Broadcasted elementwise operators
The general way to construct an elementwise operator using this package is using ParallelUtilities.BroadcastFunction
.
For example, a broadcasted sum operator may be constructed using
julia> ParallelUtilities.BroadcastFunction(+);
The function call ParallelUtilities.BroadcastFunction(op)(x, y)
perform the fused elementwise operation op.(x, y)
.
Julia versions above v"1.6"
provide a function Base.BroadcastFunction
which is equivalent to ParallelUtilities.BroadcastFunction
.
Inplace assignment
The function ParallelUtilities.broadcastinplace
may be used to construct a binary operator that broadcasts a function over its arguments and stores the result inplace in one of the arguments. This is particularly useful if the results in intermediate evaluations are not important, as this cuts down on allocations in the reduction.
Several operators for common functions are pre-defined for convenience.
ParallelUtilities.elementwisesum!
ParallelUtilities.elementwiseproduct!
ParallelUtilities.elementwisemin!
ParallelUtilities.elementwisemax!
Each of these functions overwrites the first argument with the result.
The pre-defined elementwise operators are assumed to be commutative, so, if used in pmapreduce
, the order of arguments passed to the function is not guaranteed. In particular this might not be in order of the workerrank
. These functions should only be used if both the arguments support the inplace assignment, eg. if they have identical axes.
Flip
The ParallelUtilities.Flip
function may be used to wrap a binary function to flips the order of arguments. For example
julia> vcat(1,2)
2-element Vector{Int64}:
1
2
julia> ParallelUtilities.Flip(vcat)(1,2)
2-element Vector{Int64}:
2
1
Flip
may be combined with inplace assignment operators to change the argument that is overwritten.
julia> x = ones(3); y = ones(3);
julia> op1 = ParallelUtilities.elementwisesum!; # overwrites the first argument
julia> op1(x, y); x
3-element Vector{Float64}:
2.0
2.0
2.0
julia> x = ones(3); y = ones(3);
julia> op2 = ParallelUtilities.Flip(op1); # ovrewrites the second argument
julia> op2(x, y); y
3-element Vector{Float64}:
2.0
2.0
2.0
BroadcastStack
This function may be used to combine arrays having overlapping axes to obtain a new array that spans the union of axes of the arguments. The overlapping section is computed by applying the reduction function to that section.
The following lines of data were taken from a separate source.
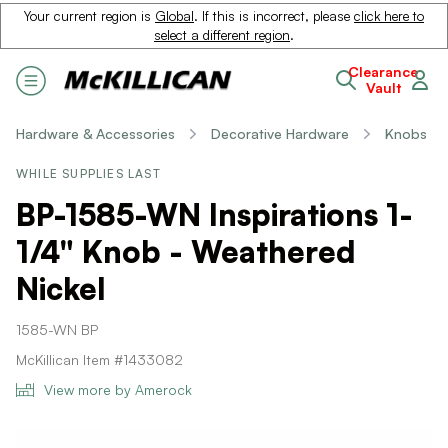
Your current region is
Global
. If this is incorrect, please
click here to
select a different region
.
Clearance
Vault
Hardware & Accessories
Decorative Hardware
Knobs
WHILE SUPPLIES LAST
BP-1585-WN Inspirations 1-
1/4" Knob - Weathered
Nickel
1585-WN BP
McKillican Item #1433082
View more by Amerock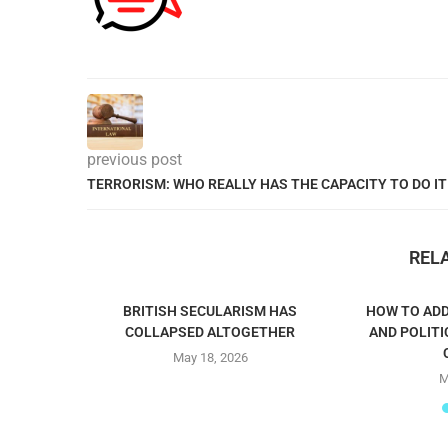
previous post
TERRORISM: WHO REALLY HAS THE CAPACITY TO DO IT
REL
BRITISH SECULARISM HAS
HOW TO ADD
COLLAPSED ALTOGETHER
AND POLITI
May 18, 2026
M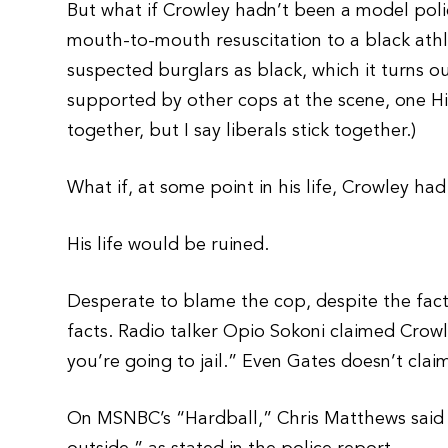
But what if Crowley hadn’t been a model pol
mouth-to-mouth resuscitation to a black athle
suspected burglars as black, which it turns o
supported by other cops at the scene, one His
together, but I say liberals stick together.)
What if, at some point in his life, Crowley h
His life would be ruined.
Desperate to blame the cop, despite the fac
facts. Radio talker Opio Sokoni claimed Crowl
you’re going to jail.” Even Gates doesn’t clai
On MSNBC’s “Hardball,” Chris Matthews said t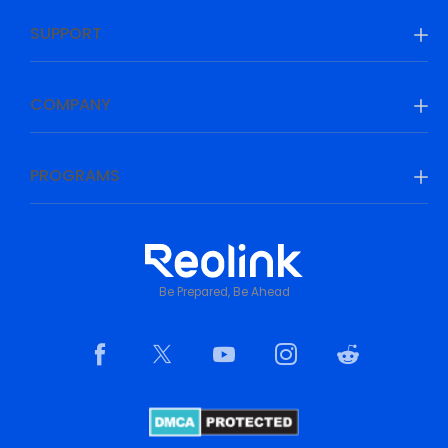
SUPPORT
COMPANY
PROGRAMS
Be Prepared, Be Ahead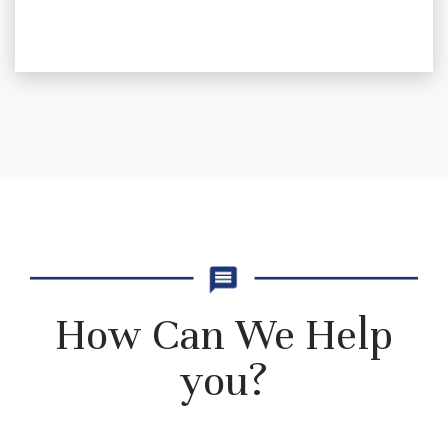
How Can We Help
you?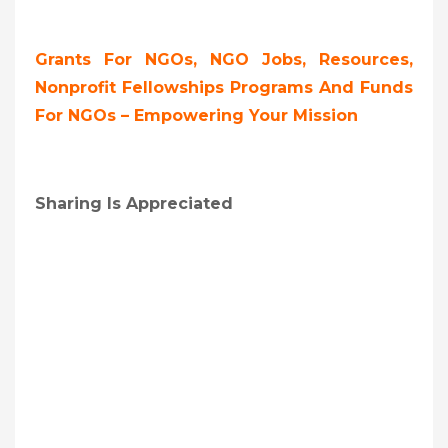
Grants For NGOs, NGO Jobs, Resources,
Nonprofit Fellowships Programs And Funds
For NGOs – Empowering Your Mission
Sharing Is Appreciated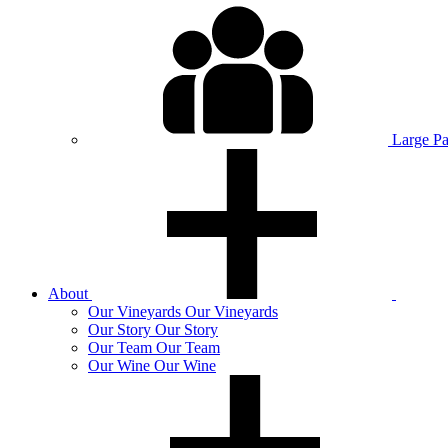
Large P
About
Our
Vineyards
Our Vineyards
Our
Story
Our Story
Our
Team
Our Team
Our
Wine
Our Wine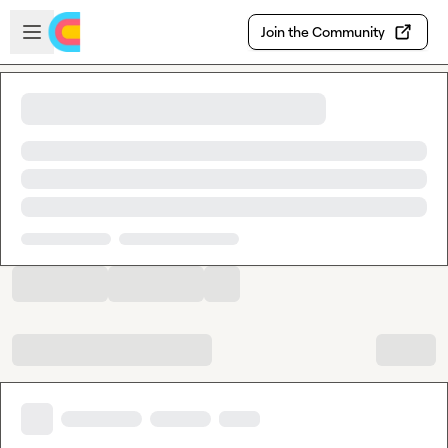
Skip to main content
Open sidebar
Join the Community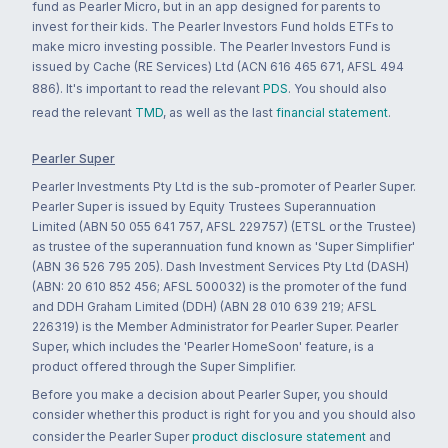
fund as Pearler Micro, but in an app designed for parents to
invest for their kids. The Pearler Investors Fund holds ETFs to
make micro investing possible. The Pearler Investors Fund is
issued by Cache (RE Services) Ltd (ACN 616 465 671, AFSL 494
886). It's important to read the relevant
PDS
. You should also
read the relevant
TMD
, as well as the last
financial statement
.
Pearler Super
Pearler Investments Pty Ltd is the sub-promoter of Pearler Super.
Pearler Super is issued by Equity Trustees Superannuation
Limited (ABN 50 055 641 757, AFSL 229757) (ETSL or the Trustee)
as trustee of the superannuation fund known as 'Super Simplifier'
(ABN 36 526 795 205). Dash Investment Services Pty Ltd (DASH)
(ABN: 20 610 852 456; AFSL 500032) is the promoter of the fund
and DDH Graham Limited (DDH) (ABN 28 010 639 219; AFSL
226319) is the Member Administrator for Pearler Super. Pearler
Super, which includes the 'Pearler HomeSoon' feature, is a
product offered through the Super Simplifier.
Before you make a decision about Pearler Super, you should
consider whether this product is right for you and you should also
consider the Pearler Super
product disclosure statement
and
We construct a function that concatenates arrays along the first dimension with overlapping indices summed.
julia> f = ParallelUtilities.BroadcastStack(+, 1);
We apply this to two arrays having different indices
julia> f(ones(2), ones(4))
4-element Vector{Float64}:
2.0
2.0
1.0
1.0
This function is useful to reduce OffsetArray
s where each process evaluates a potentially overlapping section of the entire array.
A BroadcastStack
function requires its arguments to have the same dimensionality, and identical axes along non-concatenated dimensions. In particular it is not possible to block-concatenate arrays using this function.
A BroadcastStack
function does not operate in-place.
Commutative
In general this package does not assume that a reduction operator is commutative. It's possible to declare an operator to be commutative in its arguments by wrapping it in the tag ParallelUtilities.Commutative
.